Here are the ingredients of the 3 in order: 

Prairie Harvest Dog: 

Chicken meal, russet potato, fresh free-run chicken, peas, chicken fat (preserved with mixed tocopherals and rosemary), fresh walleye, pumpkin, fresh whole eggs, sun-cured alfalfa leaf, fresh northern Lake Whitefish, chicken cartilage (a natural source of glucosamine and chondroitin), red delicious apples, carrots, turnip greens, organic kelp, organic bladderwrack, organic dulse, juniper berries, cranberries, Saskatoon berries, angelica root, chicory root, red clover, red raspberry leaf, dandelion root, peppermint leaf, marigold flowers, chamomile flowers, rosemary extract, Enterococcus faecium. Vitamins (vit. A, vit. D3, vit. E, niacin, riboflavin, lysine, thiamine mononitrate, vit. B12, pyridoxine, folic acid, biotin).
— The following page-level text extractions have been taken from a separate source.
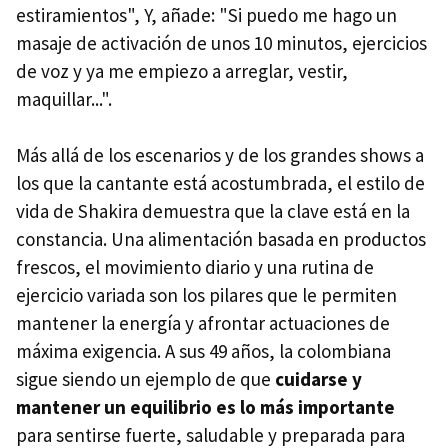
estiramientos", Y, añade: "Si puedo me hago un
masaje de activación de unos 10 minutos, ejercicios
de voz y ya me empiezo a arreglar, vestir,
maquillar...".
Más allá de los escenarios y de los grandes shows a
los que la cantante está acostumbrada, el estilo de
vida de Shakira demuestra que la clave está en la
constancia. Una alimentación basada en productos
frescos, el movimiento diario y una rutina de
ejercicio variada son los pilares que le permiten
mantener la energía y afrontar actuaciones de
máxima exigencia. A sus 49 años, la colombiana
sigue siendo un ejemplo de que
cuidarse y
mantener un equilibrio es lo más importante
para sentirse fuerte, saludable y preparada para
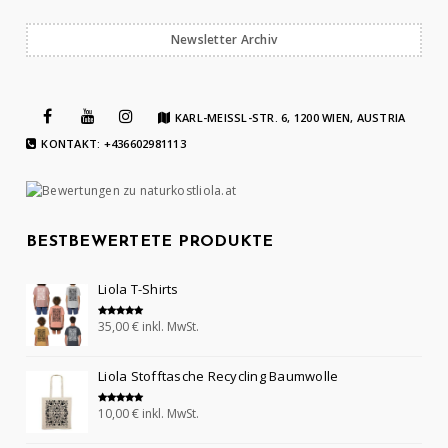
Newsletter Archiv
KARL-MEISSL-STR. 6, 1200 WIEN, AUSTRIA
KONTAKT: +436602981113
BESTBEWERTETE PRODUKTE
Liola T-Shirts
35,00
€
inkl. MwSt.
Bewertet mit
5.00
von 5
Liola Stofftasche Recycling Baumwolle
10,00
€
inkl. MwSt.
Bewertet mit
5.00
von 5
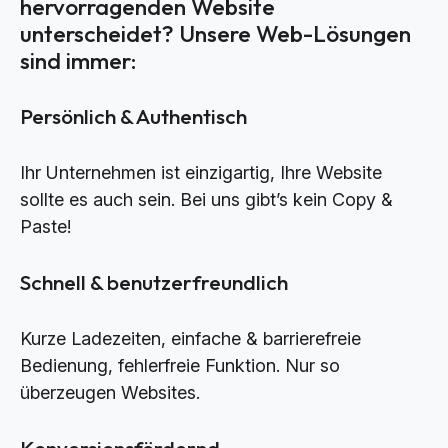
hervorragenden Website
unterscheidet? Unsere Web-Lösungen
sind immer:
Persönlich & Authentisch
Ihr Unternehmen ist einzigartig, Ihre Website
sollte es auch sein. Bei uns gibt’s kein Copy &
Paste!
Schnell & benutzerfreundlich
Kurze Ladezeiten, einfache & barrierefreie
Bedienung, fehlerfreie Funktion. Nur so
überzeugen Websites.
Konversionsfördernd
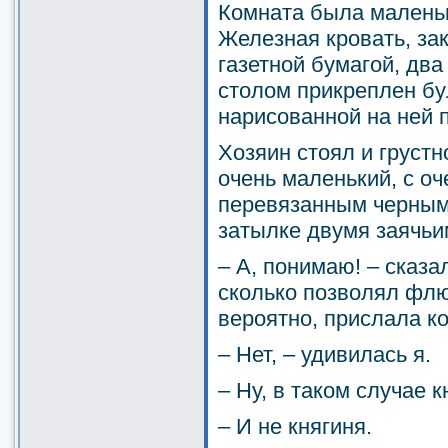
Комната была маленьк
Железная кровать, за
газетной бумагой, два
столом прикреплен бул
нарисованной на ней 
Хозяин стоял и груст
очень маленький, с о
перевязанным черным
затылке двумя заячьи
– А, понимаю! – сказа
сколько позволял фл
вероятно, прислала к
– Нет, – удивилась я.
– Ну, в таком случае 
– И не княгиня.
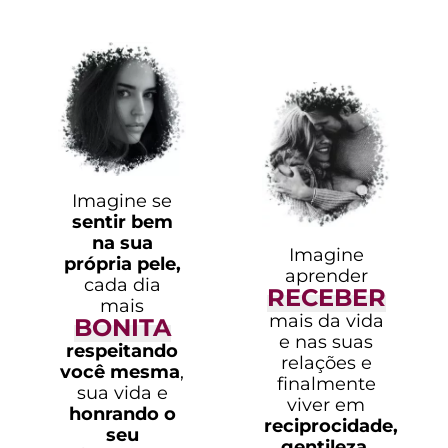
Imagine se
sentir bem
na sua
Imagine
própria pele,
aprender
cada dia
RECEBER
mais
mais da vida
BONITA
e nas suas
respeitando
relações e
você mesma
,
finalmente
sua vida e
viver em
honrando o
reciprocidade,
seu
gentileza,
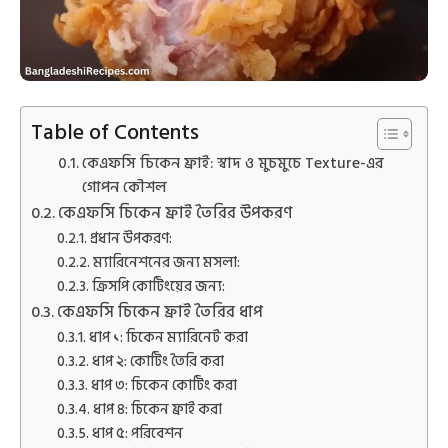
Table of Contents
কেএফসি চিকেন ফ্রাই: স্বাদ ও মুচমুচে Texture-এর
গোপন কৌশল
কেএফসি চিকেন ফ্রাই তৈরির উপকরণ
প্রধান উপকরণ:
ম্যারিনেশনের জন্য মসলা:
ক্রিসপি কোটিংয়ের জন্য:
কেএফসি চিকেন ফ্রাই তৈরির ধাপ
ধাপ ১: চিকেন ম্যারিনেট করা
ধাপ ২: কোটিং তৈরি করা
ধাপ ৩: চিকেন কোটিং করা
ধাপ ৪: চিকেন ফ্রাই করা
ধাপ ৫: পরিবেশন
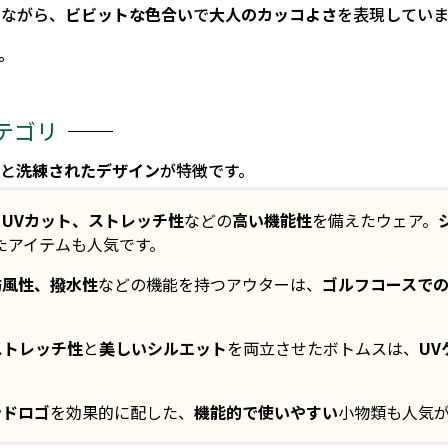
ちながら、
ビビットな色合い
で
大人のカッコよさ
を表現していま
。
テゴリ
性
と
洗練されたデザイン
が特徴です。
UVカット、ストレッチ性
などの
高い機能性
を備えたウェア。
たアイテムも人気です。
防風性、撥水性
などの機能を持つアウターは、
ゴルフコースで
ストレッチ性
と
美しいシルエット
を両立させたボトムスは、
U
ンドロゴ
を効果的に配した、
機能的で使いやすい
小物類も人気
Minerals (iron proteinate, zinc proteinate, manganeseproteinate, cobalt proteinate, copper proteinate). 

Protein .....................................34 % 
Fat ..........................................17 % 
Fiber ...................................... 3.5 % 
Calcium .................................. 1.3 % 
Phosphorus ............................. 1.1 % 
Omega-6................................. 2.2 % 
Omega-3 ................................ 0.4 % 
Glucosamine ....................800 mg/kg 
Chondroitin .......................500 mg/kg 
Carbohydrate ...........................27 % 
Sodium ................................... 0.2 % 
Chloride................................... 0.3 % 
Potassium................................ 0.5 % 
Magnesium ........................... 0.08 % 
Iron ..................................300 mg/kg 
Zinc .................................270 mg/kg 
Copper...............................20 mg/kg 
Manganese.........................38 mg/kg 
Cobalt ..................................... 0.5 % 
Iodine................................2.3 mg/kg 
Selenium...........................0.4 mg/kg 
Vitamin B3 (niacin).............250 mg/kg 
Vitamin B5 (pan. acid) ..........40 mg/kg 
Vitamin B6 (pyridoxine) ........32 mg/kg 
Vit. B12 (cyanocobalamin) ..400 ug/kg 
Biotin ................................0.6 mg/kg 
Folic Acid...........................3.5 mg/kg 
Choline...........................3350 mg/kg 
Vitamin A ............................18 KIU/kg 
Vitamin D3........................2000 IU/kg 
Vitamin E ............................400 IU/kg 
Vitamin K..............................2 mg/kg 
Vitamin C............................85 mg/kg 
Vitamin B1 (thiamine)...........75 mg/kg 
Vitamin B2 (riboflavin) ......... 44 mg/kg 
Lysine ......................................1.9 % 
Threonine ................................1.5 % 
Methionine .............................. 0.9 % 
Isoleucine .................................1.2 % 
Leucine ....................................2.2 % 
Valine ......................................1.5 % 
Arginine....................................2.2 % 
Phenylalanine ...........................1.2 % 
Histidine ...................................1.0 % 
Cystine ....................................0.5 % 
Taurine ................................... 0.5 % 

ME (metabolizable energy) is 4200 kcal/kg (420 kcal per 250 ml cup) with 35% of energy from protein, 35% from fat and 30% from regional fruits and vegetables. 

PACIFICA Dog: 

Salmon meal, russet potato, peas, fresh boneless salmon (source of DHA), fresh boneless herring, herring meal, pumpkin, fresh boneless flounder, salmon oil (preserved with mixed tocopherols and rosemary), ground lobster shell (natural source of glucosamine), sun-cured alfalfa leaf, red delicious apples, carrots, turnip greens, organic kelp, organic bladderwrack, organic dulse, juniper berries, cranberries, Saskatoon berries, black currants, angelica root, chicory root, red clover, red raspberry leaf, dandelion root, peppermint leaf, marigold flowers, chamomile flowers, rosemary,Lactobacillus acidophilus, Enterococcus faecium. Vitamins (vit. A, vit. D3, vit. E, niacin, riboflavin, lysine, thiamine mononitrate, vit. B12, pyridoxine, folic acid, biotin). Minerals (iron proteinate, zinc proteinate, manganese proteinate, cobalt proteinate, copper proteinate). 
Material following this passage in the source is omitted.